Material shown below:

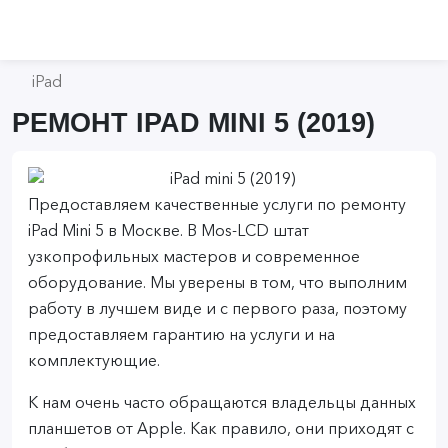
iPad
РЕМОНТ IPAD MINI 5 (2019)
Предоставляем качественные услуги по ремонту
iPad Mini 5 в Москве. В Mos-LCD штат
узкопрофильных мастеров и современное
оборудование. Мы уверены в том, что выполним
работу в лучшем виде и с первого раза, поэтому
предоставляем гарантию на услуги и на
комплектующие.
К нам очень часто обращаются владельцы данных
планшетов от Apple. Как правило, они приходят с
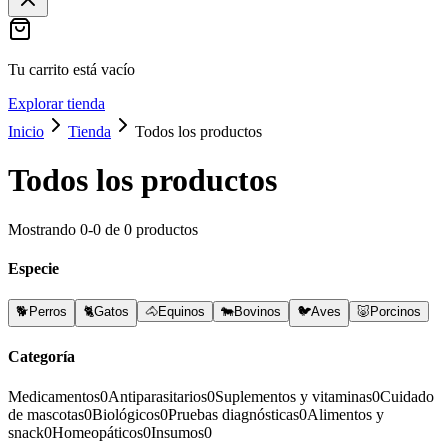
Tu carrito está vacío
Explorar tienda
Inicio
Tienda
Todos los productos
Todos los productos
Mostrando
0
-
0
de
0
productos
Especie
🐕
Perros
🐈
Gatos
🐴
Equinos
🐄
Bovinos
🐦
Aves
🐷
Porcinos
Categoría
Medicamentos
0
Antiparasitarios
0
Suplementos y vitaminas
0
Cuidado
de mascotas
0
Biológicos
0
Pruebas diagnósticas
0
Alimentos y
snack
0
Homeopáticos
0
Insumos
0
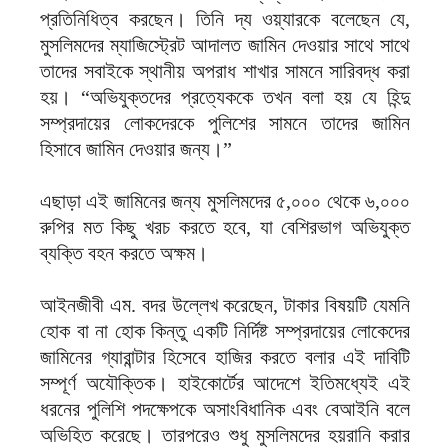
প্রতিনিধিত্ব করছেন। তিনি দ্য ওয়্যারকে বলেছেন যে,
মুসলিমদের ম্যাজিস্ট্রেট আদালত জামিন দেওয়ার সাথে সাথে
তাদের সবাইকে স্থানীয় অপরাধ শাখার সামনে সারিবদ্ধ করা
হয়। “অভিযুক্তদের প্রত্যেককে তখন বলা হয় যে হিন্দু
সম্প্রদায়ের লোকদেরকে পুলিশের সামনে তাদের জামিন
হিসাবে জামিন দেওয়ার জন্য।”
এছাড়া এই জামিনের জন্য মুসলিমদের ৫,০০০ থেকে ৬,০০০
রুপির মত কিছু খরচ করতে হবে, যা বেশিরভাগ অভিযুক্ত
ব্যক্তি বহন করতে অক্ষম।
আইনজীবী এম. বদর উল্লেখ করেছেন, টাকার বিষয়টি যেমনি
হোক বা না হোক কিন্তু একটি নির্দিষ্ট সম্প্রদায়ের লোকেদের
জামিনের গ্যারান্টার হিসেবে হাজির করতে বলার এই দাবিটি
সম্পূর্ণ অযৌক্তিক। হাইকোর্টের আদেশে ইতিমধ্যেই এই
ধরনের পুলিশি পদক্ষেপকে অসাংবিধানিক এবং বেআইনি বলে
অভিহিত করেছে। তারপরেও শুধু মুসলিমদের হয়রানি করার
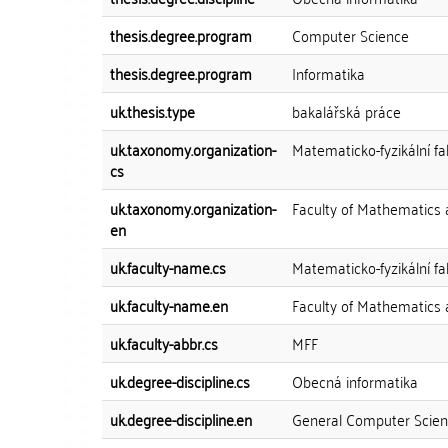
thesis.degree.program
Computer Science
thesis.degree.program
Informatika
uk.thesis.type
bakalářská práce
uk.taxonomy.organization-
Matematicko-fyzikální fa
cs
uk.taxonomy.organization-
Faculty of Mathematics 
en
uk.faculty-name.cs
Matematicko-fyzikální fa
uk.faculty-name.en
Faculty of Mathematics 
uk.faculty-abbr.cs
MFF
uk.degree-discipline.cs
Obecná informatika
uk.degree-discipline.en
General Computer Scie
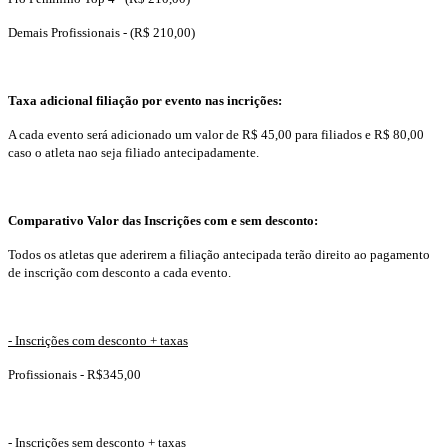
Demais Profissionais - (R$ 210,00)
Taxa adicional filiação por evento nas incrições:
A cada evento será adicionado um valor de R$ 45,00 para filiados e R$ 80,00
caso o atleta nao seja filiado antecipadamente.
Comparativo Valor das Inscrições com e sem desconto:
Todos os atletas que aderirem a filiação antecipada terão direito ao pagamento
de inscrição com desconto a cada evento.
- Inscrições com desconto + taxas
Profissionais - R$345,00
- Inscrições sem desconto + taxas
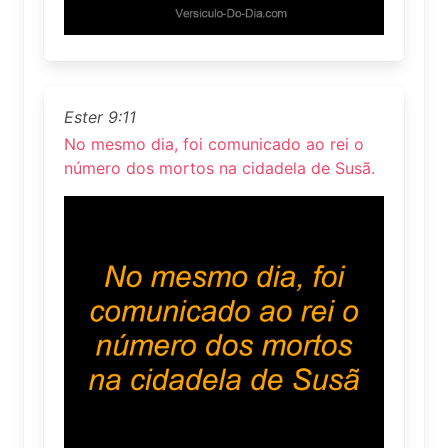
Ester 9:11
No mesmo dia, foi comunicado ao rei o
número dos mortos na cidadela de Susã.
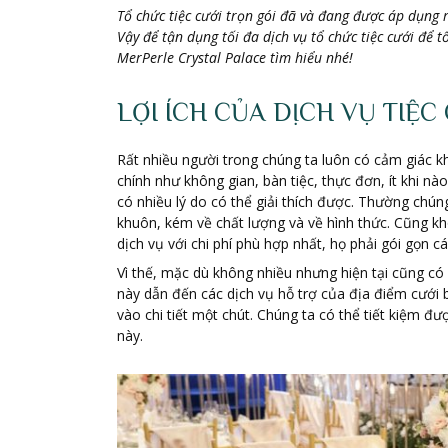
Tổ chức tiệc cưới trọn gói đã và đang được áp dụng rộ
Vậy để tận dụng tối đa dịch vụ tổ chức tiệc cưới để 
MerPerle Crystal Palace tìm hiểu nhé!
LỢI ÍCH CỦA DỊCH VỤ TIỆC
Rất nhiều người trong chúng ta luôn có cảm giác kh
chính như không gian, bàn tiệc, thực đơn, ít khi n
có nhiều lý do có thể giải thích được. Thường chún
khuôn, kém về chất lượng và về hình thức. Cũng khó
dịch vụ với chi phí phù hợp nhất, họ phải gói gọn cá
Vì thế, mặc dù không nhiều nhưng hiện tại cũng có 
này dẫn đến các dịch vụ hỗ trợ của địa điểm cưới 
vào chi tiết một chút. Chúng ta có thể tiết kiệm đượ
này.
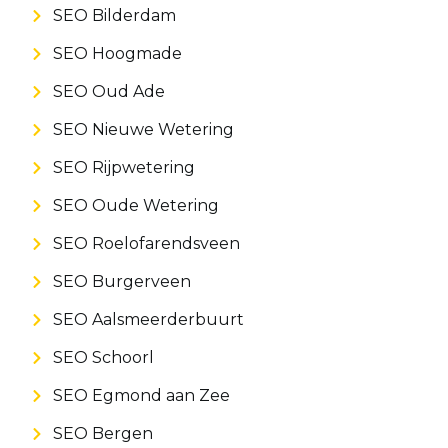
SEO Bilderdam
SEO Hoogmade
SEO Oud Ade
SEO Nieuwe Wetering
SEO Rijpwetering
SEO Oude Wetering
SEO Roelofarendsveen
SEO Burgerveen
SEO Aalsmeerderbuurt
SEO Schoorl
SEO Egmond aan Zee
SEO Bergen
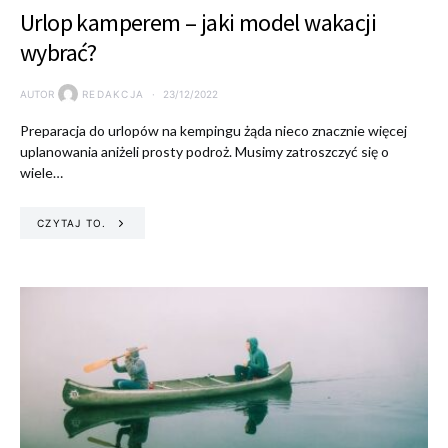
Urlop kamperem – jaki model wakacji
wybrać?
AUTOR
REDAKCJA
23/12/2022
Preparacja do urlopów na kempingu żąda nieco znacznie więcej
uplanowania aniżeli prosty podroż. Musimy zatroszczyć się o
wiele…
CZYTAJ TO.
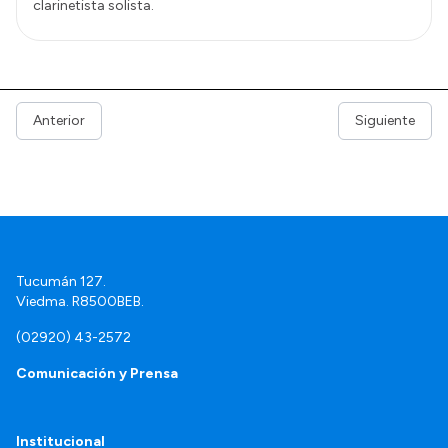
clarinetista solista.
Anterior
Siguiente
Tucumán 127.
Viedma. R8500BEB.
(02920) 43-2572
Comunicación y Prensa
Institucional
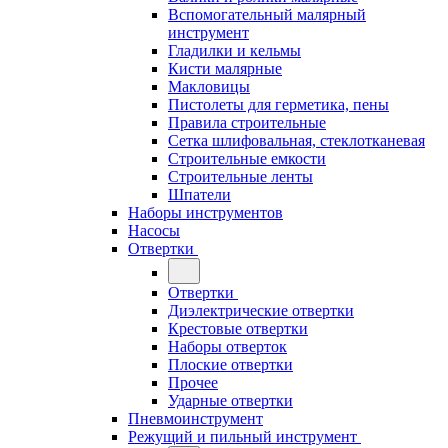
Вспомогательный малярный
инструмент
Гладилки и кельмы
Кисти малярные
Макловицы
Пистолеты для герметика, пены
Правила строительные
Сетка шлифовальная, стеклотканевая
Строительные емкости
Строительные ленты
Шпатели
Наборы инструментов
Насосы
Отвертки
Отвертки
Диэлектрические отвертки
Крестовые отвертки
Наборы отверток
Плоские отвертки
Прочее
Ударные отвертки
Пневмоинструмент
Режущий и пильный инструмент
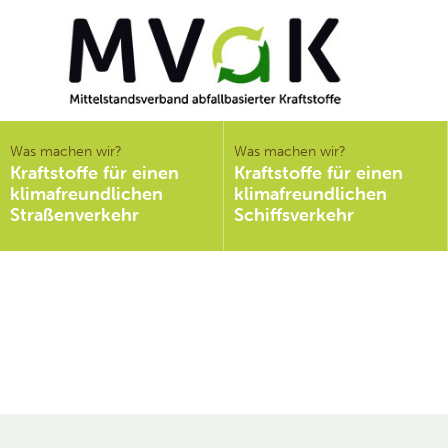
Mittelstandsverband
abfallbasierter
Was machen wir?
Was machen wir?
Kraftstoffe für einen
Kraftstoffe für einen
Kraftstoffe e.V.
klimafreundlichen
klimafreundlichen
MVaK
Straßenverkehr
Schiffsverkehr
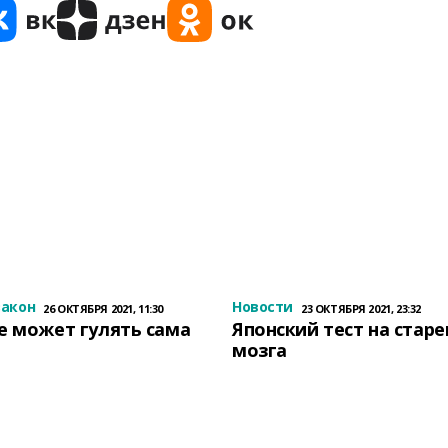
закон
Новости
26 ОКТЯБРЯ 2021, 11:30
23 ОКТЯБРЯ 2021, 23:32
е может гулять сама
Японский тест на стар
мозга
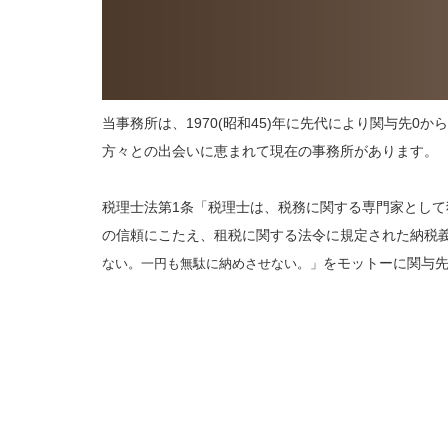
当事務所は、1970(昭和45)年に先代により関与先
方々との出会いに恵まれて現在の事務所があります。
税理士法第1条「税理士は、税務に関する専門家とし
の信頼にこたえ、租税に関する法令に規定された納税
をモットーに関与
ない。一円も無駄に納めさせない。」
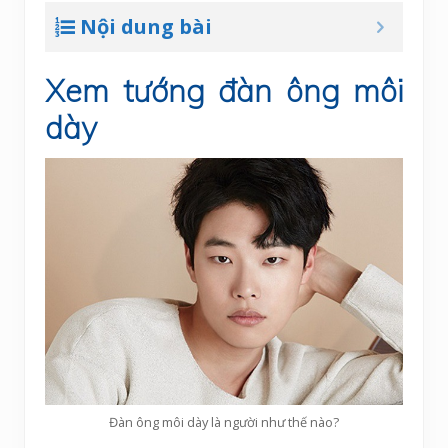
Nội dung bài
Xem tướng đàn ông môi
dày
Đàn ông môi dày là người như thế nào?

End of Material shown.

→ Task details
An exact copy of every entry, without pictures, should be your output.

→ Your solution
iPad
РЕМОНТ IPAD MINI 5 (2019)
Предоставляем качественные услуги по ремонту
iPad Mini 5 в Москве. В Mos-LCD штат
узкопрофильных мастеров и современное
оборудование. Мы уверены в том, что выполним
работу в лучшем виде и с первого раза, поэтому
предоставляем гарантию на услуги и на
комплектующие.
К нам очень часто обращаются владельцы данных
планшетов от Apple. Как правило, они приходят с
Tu carrito está vacío
Explorar tienda
Inicio
Tienda
Todos los productos
Todos los productos
Mostrando
0
-
0
de
0
productos
Especie
🐕
Perros
🐈
Gatos
🐴
Equinos
🐄
Bovinos
🐦
Aves
🐷
Porcinos
Categoría
Medicamentos
0
Antiparasitarios
0
Suplementos y vitaminas
0
Cuidado
de mascotas
0
Biológicos
0
Pruebas diagnósticas
0
Alimentos y
snack
0
Homeopáticos
0
Insumos
0
প্রতিনিধিত্ব করছেন। তিনি দ্য ওয়্যারকে বলেছেন যে,
মুসলিমদের ম্যাজিস্ট্রেট আদালত জামিন দেওয়ার সাথে সাথে
তাদের সবাইকে স্থানীয় অপরাধ শাখার সামনে সারিবদ্ধ করা
হয়। “অভিযুক্তদের প্রত্যেককে তখন বলা হয় যে হিন্দু
সম্প্রদায়ের লোকদেরকে পুলিশের সামনে তাদের জামিন
হিসাবে জামিন দেওয়ার জন্য।”
এছাড়া এই জামিনের জন্য মুসলিমদের ৫,০০০ থেকে ৬,০০০
রুপির মত কিছু খরচ করতে হবে, যা বেশিরভাগ অভিযুক্ত
ব্যক্তি বহন করতে অক্ষম।
আইনজীবী এম. বদর উল্লেখ করেছেন, টাকার বিষয়টি যেমনি
হোক বা না হোক কিন্তু একটি নির্দিষ্ট সম্প্রদায়ের লোকেদের
জামিনের গ্যারান্টার হিসেবে হাজির করতে বলার এই দাবিটি
সম্পূর্ণ অযৌক্তিক। হাইকোর্টের আদেশে ইতিমধ্যেই এই
ধরনের পুলিশি পদক্ষেপকে অসাংবিধানিক এবং বেআইনি বলে
অভিহিত করেছে। তারপরেও শুধু মুসলিমদের হয়রানি করার
thesis.degree.program
Computer Science
thesis.degree.program
Informatika
uk.thesis.type
bakalářská práce
uk.taxonomy.organization-
Matematicko-fyzikální fa
cs
uk.taxonomy.organization-
Faculty of Mathematics 
en
uk.faculty-name.cs
Matematicko-fyzikální fa
uk.faculty-name.en
Faculty of Mathematics 
uk.faculty-abbr.cs
MFF
uk.degree-discipline.cs
Obecná informatika
uk.degree-discipline.en
General Computer Scie
Demais Profissionais - (R$ 210,00)
Taxa adicional filiação por evento nas incrições:
A cada evento será adicionado um valor de R$ 45,00 para filiados e R$ 80,00
caso o atleta nao seja filiado antecipadamente.
Comparativo Valor das Inscrições com e sem desconto:
Todos os atletas que aderirem a filiação antecipada terão direito ao pagamento
de inscrição com desconto a cada evento.
- Inscrições com desconto + taxas
Profissionais - R$345,00
- Inscrições sem desconto + taxas
Ester 9:11
No mesmo dia, foi comunicado ao rei o
número dos mortos na cidadela de Susã.
Tổ chức tiệc cưới trọn gói đã và đang được áp dụng rộ
Vậy để tận dụng tối đa dịch vụ tổ chức tiệc cưới để 
MerPerle Crystal Palace tìm hiểu nhé!
LỢI ÍCH CỦA DỊCH VỤ TIỆC
Rất nhiều người trong chúng ta luôn có cảm giác kh
chính như không gian, bàn tiệc, thực đơn, ít khi n
có nhiều lý do có thể giải thích được. Thường chún
khuôn, kém về chất lượng và về hình thức. Cũng khó
dịch vụ với chi phí phù hợp nhất, họ phải gói gọn cá
Vì thế, mặc dù không nhiều nhưng hiện tại cũng có 
này dẫn đến các dịch vụ hỗ trợ của địa điểm cưới 
vào chi tiết một chút. Chúng ta có thể tiết kiệm đượ
này.
SEO Bilderdam
SEO Hoogmade
SEO Oud Ade
SEO Nieuwe Wetering
SEO Rijpwetering
SEO Oude Wetering
SEO Roelofarendsveen
SEO Burgerveen
SEO Aalsmeerderbuurt
SEO Schoorl
SEO Egmond aan Zee
SEO Bergen
Urlop kamperem – jaki model wakacji
wybrać?
AUTOR
REDAKCJA
23/12/2022
Preparacja do urlopów na kempingu żąda nieco znacznie więcej
uplanowania aniżeli prosty podroż. Musimy zatroszczyć się o
wiele…
CZYTAJ TO.
clarinetista solista.
Anterior
Siguiente
Tucumán 127.
Viedma. R8500BEB.
(02920) 43-2572
Comunicación y Prensa
Institucional
Вспомогательный малярный
инструмент
Гладилки и кельмы
Кисти малярные
Макловицы
Пистолеты для герметика, пены
Правила строительные
Сетка шлифовальная, стеклотканевая
Строительные емкости
Строительные ленты
Шпатели
Наборы инструментов
Насосы
Отвертки
Отвертки
Диэлектрические отвертки
Крестовые отвертки
Наборы отверток
Плоские отвертки
Прочее
Ударные отвертки
Пневмоинструмент
Режущий и пильный инструмент
Mittelstandsverband
abfallbasierter
Was machen wir?
Was machen wir?
Kraftstoffe für einen
Kraftstoffe für einen
Kraftstoffe e.V.
klimafreundlichen
klimafreundlichen
MVaK
Straßenverkehr
Schiffsverkehr
закон
Новости
26 ОКТЯБРЯ 2021, 11:30
23 ОКТЯБРЯ 2021, 23:32
е может гулять сама
Японский тест на стар
мозга
当事務所は、1970(昭和45)年に先代により関与先
方々との出会いに恵まれて現在の事務所があります。
税理士法第1条「税理士は、税務に関する専門家とし
の信頼にこたえ、租税に関する法令に規定された納税
をモットーに関与
ない。一円も無駄に納めさせない。」
Nội dung bài
Xem tướng đàn ông môi
dày
Đàn ông môi dày là người như thế nào?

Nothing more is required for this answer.